[What to produce] Where an entry contains an image, skip the image and print the rest exactly.

------------

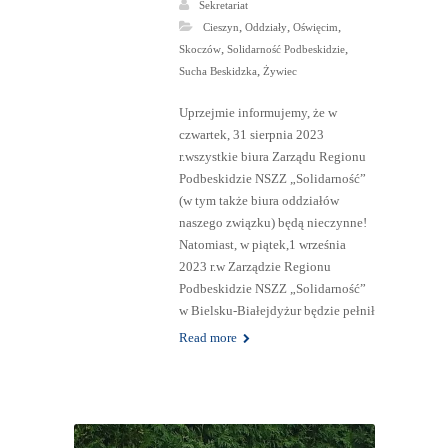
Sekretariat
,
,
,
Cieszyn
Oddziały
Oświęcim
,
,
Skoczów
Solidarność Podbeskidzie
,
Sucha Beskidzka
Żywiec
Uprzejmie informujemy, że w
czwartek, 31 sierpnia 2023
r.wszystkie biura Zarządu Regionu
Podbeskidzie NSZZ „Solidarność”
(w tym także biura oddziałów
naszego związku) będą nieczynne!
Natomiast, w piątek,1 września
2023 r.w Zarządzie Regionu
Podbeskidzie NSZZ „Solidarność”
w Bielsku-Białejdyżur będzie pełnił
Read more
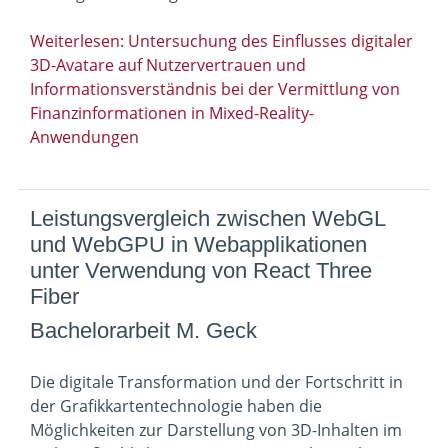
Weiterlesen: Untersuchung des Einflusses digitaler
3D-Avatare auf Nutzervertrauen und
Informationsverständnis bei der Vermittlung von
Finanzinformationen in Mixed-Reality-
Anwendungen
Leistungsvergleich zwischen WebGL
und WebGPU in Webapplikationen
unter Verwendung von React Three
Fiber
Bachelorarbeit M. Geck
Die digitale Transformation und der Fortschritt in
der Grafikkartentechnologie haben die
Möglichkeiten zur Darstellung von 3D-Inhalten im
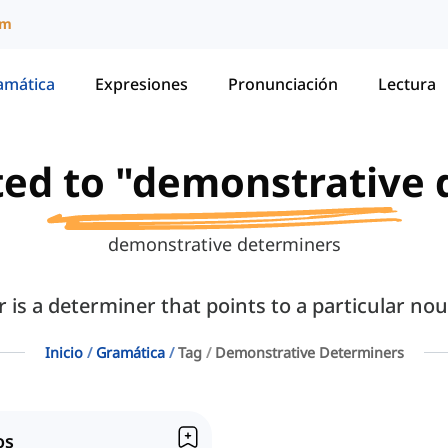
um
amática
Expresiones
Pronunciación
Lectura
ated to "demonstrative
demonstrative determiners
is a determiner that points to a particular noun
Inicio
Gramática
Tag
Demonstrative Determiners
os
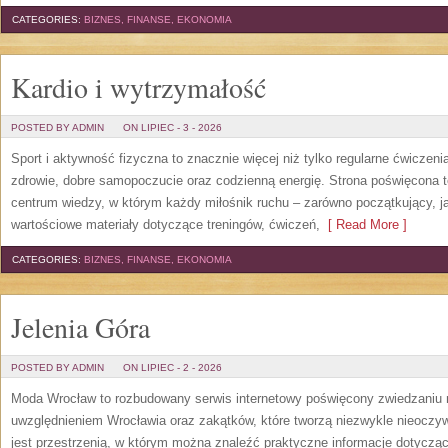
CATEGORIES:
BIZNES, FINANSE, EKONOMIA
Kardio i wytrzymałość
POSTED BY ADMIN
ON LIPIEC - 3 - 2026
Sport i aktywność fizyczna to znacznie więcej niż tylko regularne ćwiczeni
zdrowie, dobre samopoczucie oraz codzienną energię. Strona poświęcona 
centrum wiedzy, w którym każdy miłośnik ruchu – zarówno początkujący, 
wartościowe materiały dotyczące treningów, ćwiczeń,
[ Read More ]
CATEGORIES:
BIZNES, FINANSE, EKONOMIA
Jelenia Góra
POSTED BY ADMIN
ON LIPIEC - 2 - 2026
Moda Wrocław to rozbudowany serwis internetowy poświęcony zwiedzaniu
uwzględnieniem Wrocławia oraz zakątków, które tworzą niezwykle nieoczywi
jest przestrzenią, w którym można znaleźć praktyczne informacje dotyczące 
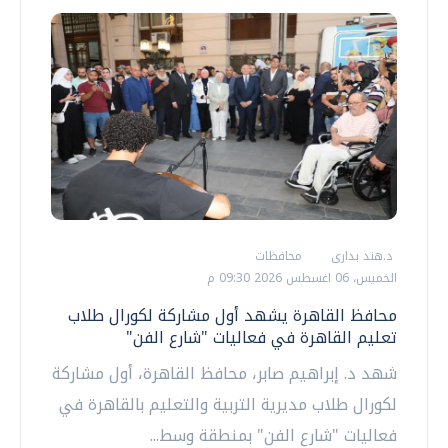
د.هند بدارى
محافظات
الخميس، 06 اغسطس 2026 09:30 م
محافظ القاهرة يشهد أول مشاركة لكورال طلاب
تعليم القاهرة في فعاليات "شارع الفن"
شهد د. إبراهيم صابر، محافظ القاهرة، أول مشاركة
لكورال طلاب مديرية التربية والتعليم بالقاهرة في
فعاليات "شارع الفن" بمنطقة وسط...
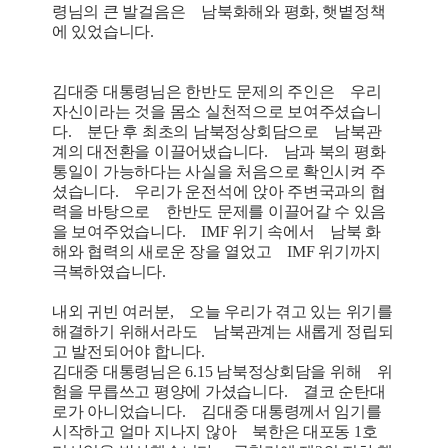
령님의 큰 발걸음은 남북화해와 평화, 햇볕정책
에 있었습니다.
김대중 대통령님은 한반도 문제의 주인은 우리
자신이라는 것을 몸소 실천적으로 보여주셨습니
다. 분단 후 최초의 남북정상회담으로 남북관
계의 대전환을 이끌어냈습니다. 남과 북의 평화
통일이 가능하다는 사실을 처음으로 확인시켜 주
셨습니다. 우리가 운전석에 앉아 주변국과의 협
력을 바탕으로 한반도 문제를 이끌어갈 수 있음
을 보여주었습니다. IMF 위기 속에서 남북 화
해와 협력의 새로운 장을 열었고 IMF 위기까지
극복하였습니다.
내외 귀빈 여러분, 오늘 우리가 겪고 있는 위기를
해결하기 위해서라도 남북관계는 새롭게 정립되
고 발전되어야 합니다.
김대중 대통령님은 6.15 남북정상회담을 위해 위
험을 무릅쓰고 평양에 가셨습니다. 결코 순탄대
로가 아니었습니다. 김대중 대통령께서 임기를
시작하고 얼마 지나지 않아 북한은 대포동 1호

------------

[Answer section]
Sekretariat
,
,
,
Cieszyn
Oddziały
Oświęcim
,
,
Skoczów
Solidarność Podbeskidzie
,
Sucha Beskidzka
Żywiec
Uprzejmie informujemy, że w
czwartek, 31 sierpnia 2023
r.wszystkie biura Zarządu Regionu
Podbeskidzie NSZZ „Solidarność”
(w tym także biura oddziałów
naszego związku) będą nieczynne!
Natomiast, w piątek,1 września
2023 r.w Zarządzie Regionu
Podbeskidzie NSZZ „Solidarność”
w Bielsku-Białejdyżur będzie pełnił
Read more
Weiterlesen: Untersuchung des Einflusses digitaler
3D-Avatare auf Nutzervertrauen und
Informationsverständnis bei der Vermittlung von
Finanzinformationen in Mixed-Reality-
Anwendungen
Leistungsvergleich zwischen WebGL
und WebGPU in Webapplikationen
unter Verwendung von React Three
Fiber
Bachelorarbeit M. Geck
Die digitale Transformation und der Fortschritt in
der Grafikkartentechnologie haben die
Möglichkeiten zur Darstellung von 3D-Inhalten im
um
amática
Expresiones
Pronunciación
Lectura
ated to "demonstrative
demonstrative determiners
is a determiner that points to a particular noun
Inicio
Gramática
Tag
Demonstrative Determiners
os
CATEGORIES:
BIZNES, FINANSE, EKONOMIA
Kardio i wytrzymałość
POSTED BY ADMIN
ON LIPIEC - 3 - 2026
Sport i aktywność fizyczna to znacznie więcej niż tylko regularne ćwiczeni
zdrowie, dobre samopoczucie oraz codzienną energię. Strona poświęcona 
centrum wiedzy, w którym każdy miłośnik ruchu – zarówno początkujący, 
wartościowe materiały dotyczące treningów, ćwiczeń,
[ Read More ]
CATEGORIES:
BIZNES, FINANSE, EKONOMIA
Jelenia Góra
POSTED BY ADMIN
ON LIPIEC - 2 - 2026
Moda Wrocław to rozbudowany serwis internetowy poświęcony zwiedzaniu
uwzględnieniem Wrocławia oraz zakątków, które tworzą niezwykle nieoczywi
jest przestrzenią, w którym można znaleźć praktyczne informacje dotyczące 
د.هند بدارى
محافظات
الخميس، 06 اغسطس 2026 09:30 م
محافظ القاهرة يشهد أول مشاركة لكورال طلاب
تعليم القاهرة في فعاليات "شارع الفن"
شهد د. إبراهيم صابر، محافظ القاهرة، أول مشاركة
لكورال طلاب مديرية التربية والتعليم بالقاهرة في
فعاليات "شارع الفن" بمنطقة وسط...
령님의 큰 발걸음은 남북화해와 평화, 햇볕정책
에 있었습니다.
김대중 대통령님은 한반도 문제의 주인은 우리
자신이라는 것을 몸소 실천적으로 보여주셨습니
다. 분단 후 최초의 남북정상회담으로 남북관
계의 대전환을 이끌어냈습니다. 남과 북의 평화
통일이 가능하다는 사실을 처음으로 확인시켜 주
셨습니다. 우리가 운전석에 앉아 주변국과의 협
력을 바탕으로 한반도 문제를 이끌어갈 수 있음
을 보여주었습니다. IMF 위기 속에서 남북 화
해와 협력의 새로운 장을 열었고 IMF 위기까지
극복하였습니다.
내외 귀빈 여러분, 오늘 우리가 겪고 있는 위기를
해결하기 위해서라도 남북관계는 새롭게 정립되
고 발전되어야 합니다.
김대중 대통령님은 6.15 남북정상회담을 위해 위
험을 무릅쓰고 평양에 가셨습니다. 결코 순탄대
로가 아니었습니다. 김대중 대통령께서 임기를
시작하고 얼마 지나지 않아 북한은 대포동 1호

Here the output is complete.